> _Prompt_
Your answer should be every line of the entries that has the string "essere" in it.

══════

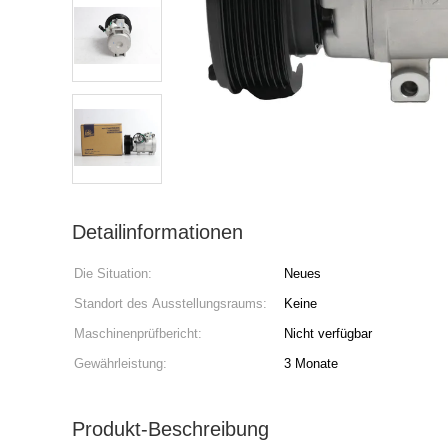
Detailinformationen
Die Situation:
Neues
Standort des Ausstellungsraums:
Keine
Maschinenprüfbericht:
Nicht verfügbar
Gewährleistung:
3 Monate
Produkt-Beschreibung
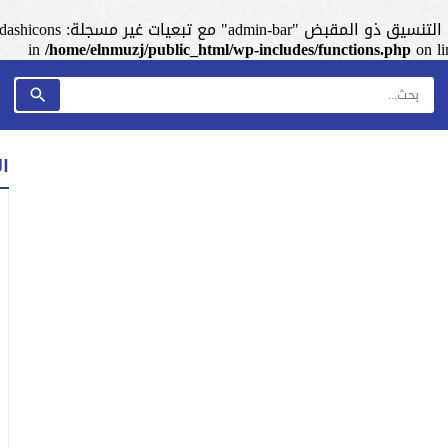
admin-ba" مع تبعيات غير مسجلة: dashicons. من فضلك اطلع على
/home/elnmuzj/public_html/wp-includes/functions.php
on l
ا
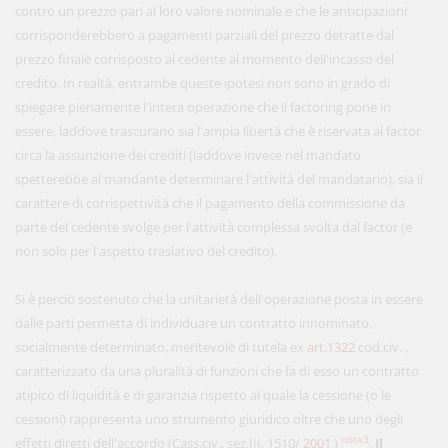
contro un prezzo pari al loro valore nominale e che le anticipazioni
corrisponderebbero a pagamenti parziali del prezzo detratte dal
prezzo finale corrisposto al cedente al momento dell'incasso del
credito. In realtà, entrambe queste ipotesi non sono in grado di
spiegare pienamente l'intera operazione che il factoring pone in
essere, laddove trascurano sia l'ampia libertà che è riservata al factor
circa la assunzione dei crediti (laddove invece nel mandato
spetterebbe al mandante determinare l'attività del mandatario), sia il
carattere di corrispettività che il pagamento della commissione da
parte del cedente svolge per l'attività complessa svolta dal factor (e
non solo per l'aspetto traslativo del credito).
Si è perciò sostenuto che la unitarietà dell'operazione posta in essere
dalle parti permetta di individuare un contratto innominato,
socialmente determinato, meritevole di tutela ex
art.1322
cod.civ. ,
caratterizzato da una pluralità di funzioni che fa di esso un contratto
atipico di liquidità e di garanzia rispetto al quale la cessione (o le
cessioni) rappresenta uno strumento giuridico oltre che uno degli
nota3
effetti diretti dell'accordo (Cass.civ., sez.III, 1510/
2001
)
.
Il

══════

> _Task result_
essere, laddove trascurano sia l'ampia libertà che è riservata al factor
Si è perciò sostenuto che la unitarietà dell'operazione posta in essere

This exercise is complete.